Anche se il ministro spagnolo dell’Agricoltura Luis Planas ha insistito sul fatto che la presidenza lavorerà sul dossier fino al 31 dicembre, la linea d’azione più probabile è che ora il testimone passi alla presidenza belga.

„Continueremo a lavorare [su questo] fino alla fine della nostra presidenza in modo che la presidenza belga possa, si spera, concludere i triloghi con successo”, ha detto Planas, avvertendo che il mancato “sfruttamento massimo di questa opportunità” significherebbe che l’Ue „rimarrà senza un quadro giuridico almeno fino al 2025”.

Secondo un rappresentante della presidenza spagnola, ora si cercherà di ottenere una posizione durante l’incontro degli ambasciatori presso l’UE il 22 dicembre.

Tuttavia, prima del voto, una fonte vicina alla questione ha spiegato che se non verrà raggiunta la maggioranza qualificata, l’approccio si trasformerà in un „rapporto sui progressi o in uno stato dei lavori e trasferirà il dossier alla prossima presidenza”, aggiungendo che questa era la procedura „standard”.

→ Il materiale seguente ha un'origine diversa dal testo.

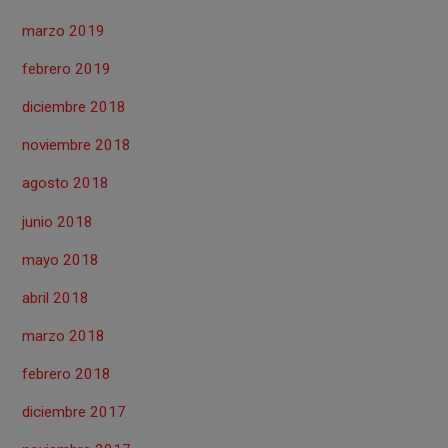
marzo 2019
febrero 2019
diciembre 2018
noviembre 2018
agosto 2018
junio 2018
mayo 2018
abril 2018
marzo 2018
febrero 2018
diciembre 2017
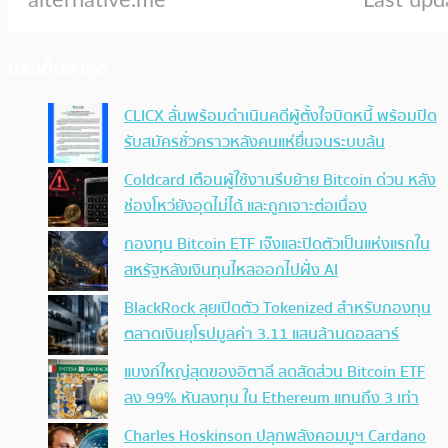
ประเด็นล่าสุด
CLICX ลั่นพร้อมดำเนินคดีผู้ตั้งใจบิดหนี้ พร้อมปิด
รับสมัครชั่วคราวหลังคนแห่ยื่นจนระบบล้น
Coldcard เตือนผู้ใช้งานรีบย้าย Bitcoin ด่วน หลัง
ช่องโหว่ยังอุดไม่ได้ และถูกเจาะต่อเนื่อง
กองทุน Bitcoin ETF เจ๊งและปิดตัวเป็นแห่งแรกใน
สหรัฐหลังเงินทุนไหลออกไปฝั่ง AI
BlackRock ลุยเปิดตัว Tokenized สำหรับกองทุน
ตลาดเงินยุโรปมูลค่า 3.11 แสนล้านดอลลาร์
แบงก์ใหญ่สุดของอิตาลี ลดสัดส่วน Bitcoin ETF
ลง 99% หันลงทุน ใน Ethereum แทนถึง 3 เท่า
Charles Hoskinson ปลุกพลังคอมมูฯ Cardano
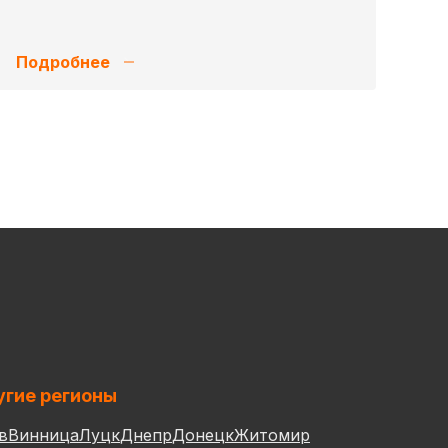
Подробнее
гие регионы
в
Винница
Луцк
Днепр
Донецк
Житомир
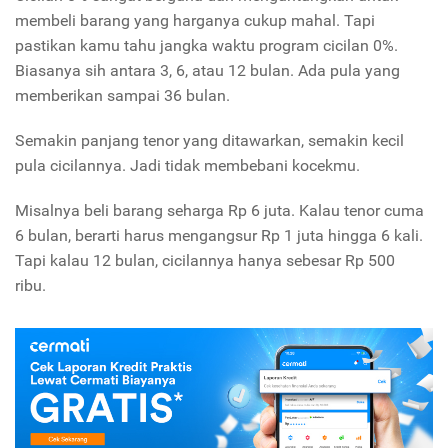
membeli barang yang harganya cukup mahal. Tapi
pastikan kamu tahu jangka waktu program cicilan 0%.
Biasanya sih antara 3, 6, atau 12 bulan. Ada pula yang
memberikan sampai 36 bulan.
Semakin panjang tenor yang ditawarkan, semakin kecil
pula cicilannya. Jadi tidak membebani kocekmu.
Misalnya beli barang seharga Rp 6 juta. Kalau tenor cuma
6 bulan, berarti harus mengangsur Rp 1 juta hingga 6 kali.
Tapi kalau 12 bulan, cicilannya hanya sebesar Rp 500
ribu.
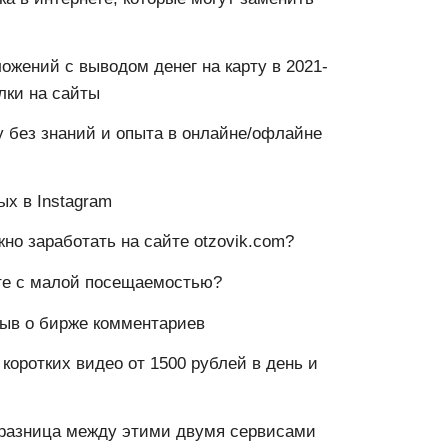
ложений с выводом денег на карту в 2021-
лки на сайты
у без знаний и опыта в онлайне/офлайне
ых в Instagram
но заработать на сайте otzovik.com?
йте с малой посещаемостью?
ыв о бирже комментариев
 коротких видео от 1500 рублей в день и
и разница между этими двумя сервисами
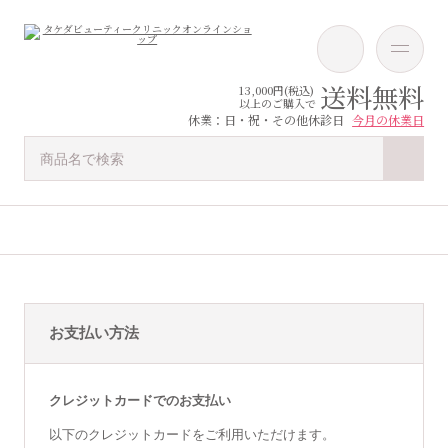
送料無料
13,000円(税込)
以上のご購入で
休業：日・祝・その他休診日
今月の休業日
お支払い方法
クレジットカードでのお支払い
以下のクレジットカードをご利用いただけます。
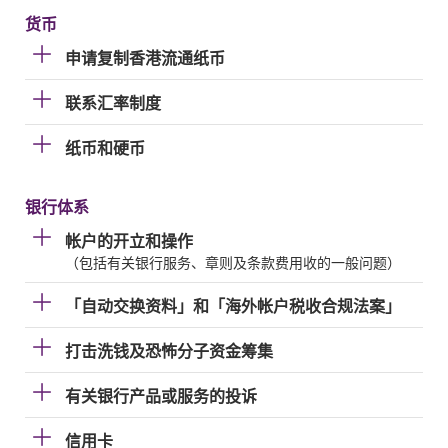
货币
申请复制香港流通纸币
联系汇率制度
纸币和硬币
银行体系
帐户的开立和操作
（包括有关银行服务、章则及条款费用收的一般问题）
「自动交换资料」和「海外帐户税收合规法案」
打击洗钱及恐怖分子资金筹集
有关银行产品或服务的投诉
信用卡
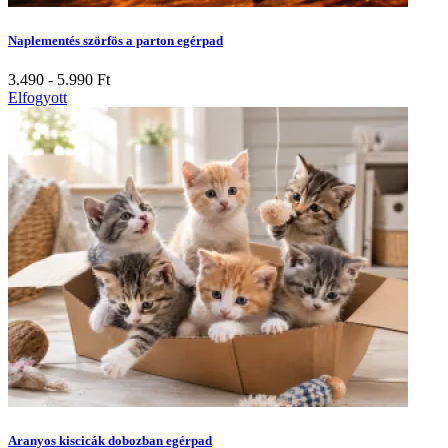
Naplementés szörfös a parton egérpad
3.490 - 5.990
Ft
Elfogyott
Aranyos kiscicák dobozban egérpad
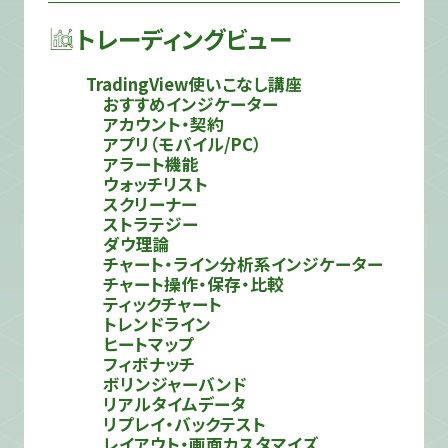
トレーディングビュー
TradingView使いこなし講座
おすすめインジケーター
アカウント・契約
アプリ（モバイル/PC）
アラート機能
ウォッチリスト
スクリーナー
ストラテジー
ダウ理論
チャート・ライン分析系インジケーター
チャート操作・保存・比較
ティックチャート
トレンドライン
ヒートマップ
フィボナッチ
ボリンジャーバンド
リアルタイムデータ
リプレイ・バックテスト
レイアウト・画面カスタマイズ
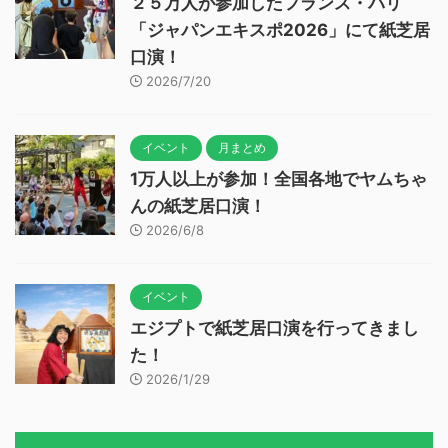
２５万人が参加したフランス・パリ
「ジャパンエキスポ2026」にて紙芝居
口演！
2026/7/20
イベント
月まとめ
1万人以上が参加！全国各地でヤムちゃ
んの紙芝居口演！
2026/6/8
イベント
エジプトで紙芝居口演を行ってきまし
た！
2026/1/29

Nel frattempo, la commissaria europea per la Salute e la Sicurezza alimentare Stella Kyriakides ha sottolineato che il dossier è di cruciale importanza per la Commissione europea, definendolo uno „strumento di cui non possiamo permetterci di non approfittare e di non utilizzare”.

Per aiutare a portare avanti il ​​dibattito, ha affermato che l’esecutivo dell’UE è „pienamente impegnato a valutare il potenziale impatto della brevettazione delle piante”, definendola una „questione importante” nel dibattito sia al Consiglio che al Parlamento.

„Ci sono questioni importanti, ma sono fiduciosa che possiamo trovare una via da seguire”, ha detto, promettendo che la Commissione „se ne occuperà”.